今回法話をしてほしいと言われて、何をどう話したらいいのか、かえって見当がつかないんで、出たとこ勝負で今やっている訳ですが、生活実感ということだけはおさえておきたいですね。生活実感としての親鸞聖人がなければ、親鸞聖人っていうのは滅びちゃうんじゃないかなって、私は思うのです。やはりみなさんの中の一人一人の顔が違うように、全部個性が違います。今、臓器移植でも臓器だって個性がありますし、顔が違うようにやっぱり全部違う訳ですよね。その違う中で、一人一人が自分の中の釈尊を、親鸞聖人を、掘り出して掘り出して表現していくっていうことしかないんですよね。何で親鸞聖人かといわれたら、これはしょうがないのですよ。どの宗教を選ぶかってよくいうけど、これは親子の出遇いみたいなもんなんですね。事故みたいなもんなんですよ。何とぶつかるか分からないのですよ。それはやはり出遇いなのですね。自分の出遇いですね。

生死[しょうじ]を超える

それで、死という問題を超えられないと、仏教ではないような気がします。だけど仏教の場合は、仏教は死ぬっていうことだけをとりあげないのです。必ず不思議なことに生死[しょうじ]というふうにいってきたのですね。生死の迷い。『歎異抄』にも「生死を離れる」という表現をしますよね。「生死を離れる」あるいは「生死一如」とかですね。死だけはとりあげない。必ず「生死」というのであります。私たちは、だから、死というものをとりあげた時には、必ずその裏には実は本当は生をとりあげているのですね。死ぬっていうことがあって、はじめて生きていることに意味はあるのかっていうふうに、こう問う訳です。死ぬっていうことは、終わりがあるっていうことがあって、はじめて自分は生きているっていうことに、そして死ぬって一体何なのかと、こう問う訳ですからね。実はこの生死というのは一枚の紙の裏表ではないかっていうふうに、仏教はずっと言ってきたんですね。これは考えれば、生死というのは、善か悪かとか、好きか嫌いかとかっていう、そういう2つに分けるような考え方のことを、仏教では生死というふうに言ってきた訳です。死というのは本当は誰も体験できないですね。死を体験した人はいないはずですから。死というものは、では何かというと、本当はよくよく考えると、他人の死を見て、こうじゃないかなというふうに考えて、自分のものとして考えている。だから、誰も本当の死を問題にすることはできないですね。他人の死しか問題にできない。自分の死っていうものは問題にはできないですね。ですから、じゃあ何を問題にしているのかというと、実は生死ということの思いですね。生きているのはOK、死ぬのはまずいっていう、そういう2つの分けた考え方です。で、この「生死を超える」といった場合は「生死の迷いを超える」、迷いは思いですね、生死を2つに分けて考えている思いを超える。死を超えるということは、生死の思いを超えるということと、仏教は答えてきた訳です。
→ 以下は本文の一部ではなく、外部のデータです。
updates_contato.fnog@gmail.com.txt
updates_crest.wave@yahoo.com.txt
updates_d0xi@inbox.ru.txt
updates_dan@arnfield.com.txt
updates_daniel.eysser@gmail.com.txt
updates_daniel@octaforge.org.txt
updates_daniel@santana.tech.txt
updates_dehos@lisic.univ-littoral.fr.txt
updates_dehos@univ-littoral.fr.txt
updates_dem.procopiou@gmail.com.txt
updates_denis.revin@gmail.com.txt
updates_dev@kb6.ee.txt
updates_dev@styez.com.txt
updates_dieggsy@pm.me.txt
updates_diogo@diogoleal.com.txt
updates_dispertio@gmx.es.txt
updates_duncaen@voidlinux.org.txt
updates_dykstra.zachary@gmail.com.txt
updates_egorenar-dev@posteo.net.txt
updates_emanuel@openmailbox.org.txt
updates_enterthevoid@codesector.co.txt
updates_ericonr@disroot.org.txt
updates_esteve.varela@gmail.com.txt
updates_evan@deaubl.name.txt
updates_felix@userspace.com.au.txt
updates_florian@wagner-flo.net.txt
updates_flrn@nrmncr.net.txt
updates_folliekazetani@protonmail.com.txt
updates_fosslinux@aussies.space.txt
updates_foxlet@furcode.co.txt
私たちは本当は死にたくないし、死から離れていたいのだけれども、限りがあるっていうことを通して、実は死を知っているという思い、そして生を知っているという思いに、とらわれているんだな、ということを、逆に教えられる。そのことから解放される。だから、親鸞聖人っていう人は、死なないなんてことは言ってないのですね。みんな阿弥陀さまの浄土へ行くんだっていうような形で言うのですね。ですから、死んだあとはもう一切仏さまに任せてしまうのだから、それは関係ないんだと言います。それは何かっていうと、何も親鸞聖人は、死んで浄土があるなんてことは言っていないのですね。浄土があってもなくてもいいっていう世界です。そんなものはあったってなくたって関係ないよ。そんな問題関心から完全に超えていこうではないかと。そうすると、今生きているいのちというのが逆にバーッとクローズアップされてくる。今というものはとらえどころがない。なぜなら、本当は今は流れている。もうとめどなく流れて、蝉の声のように流れて流れて、水のように流れているんですね。阿弥陀のいのちが私の体の中を転回して、常に転回して、激動のように転回して、流れている。とどまるところがない。これがやっぱり、生きている。生活実感なんじゃないですかね。思いもとどまるところがないですね。例えばずっと恨みを持っていたって、四六時中その人のことを恨み続けるっていうのは天才だって、誰かが言っていました。ずっとそのことにとどまっているっていうことはできないですね。関係が変われば、コロコロと変わっていってしまう、我々の心は。とどまるところがない。なぜならそれも流れているからなんですね。安田理深という先生は、迷うっていっても、迷うのも闇雲に迷っているのではないっていうふうにおっしゃっていますね。道理にのっとって迷っているのだと。この言葉に私は非常に慰められたというか、アッて本当に思わず声が出るような思いでした。我々は迷っていたり自分で自暴自棄になっている時は、自分が悪いんだとか、自分の思いでそうなっているんだとか、全部自分で自分の尻を拭こうとする。でもそうじゃないんだよね。迷っていても、どんなに自暴自棄になっていても、それは道理に基づいて、道理の法則に基づいて、我々は自暴自棄になり、反省したり、苦しんだりしているのですね。苦しんでいる道理の流れにうなずけば、人を恨もうが悲しもうが笑おうが、それが実は道理そのものだっていうこと。花の咲いている世界じゃないか、道理そのものが展開している世界じゃないか、ということに触れるんですね。そうなってくると、恨みが逆に癒されるっていう展開になっていく訳です。とどまるところがないのですね。人生には結論がありません。私たちは自分で自分の結論を出そうとする。これでもう自分でいいなとか、これでは駄目だなとか言って、自分で自分の結論を出そうとするんだけども、自分で自分の結論を出すことはできないのですね。お棺のふたが閉まる時まで出せないのですね。本当にこれで終わりというところまで、我々は自分で自分の結論を出す必要がないのではないかなというふうに思います。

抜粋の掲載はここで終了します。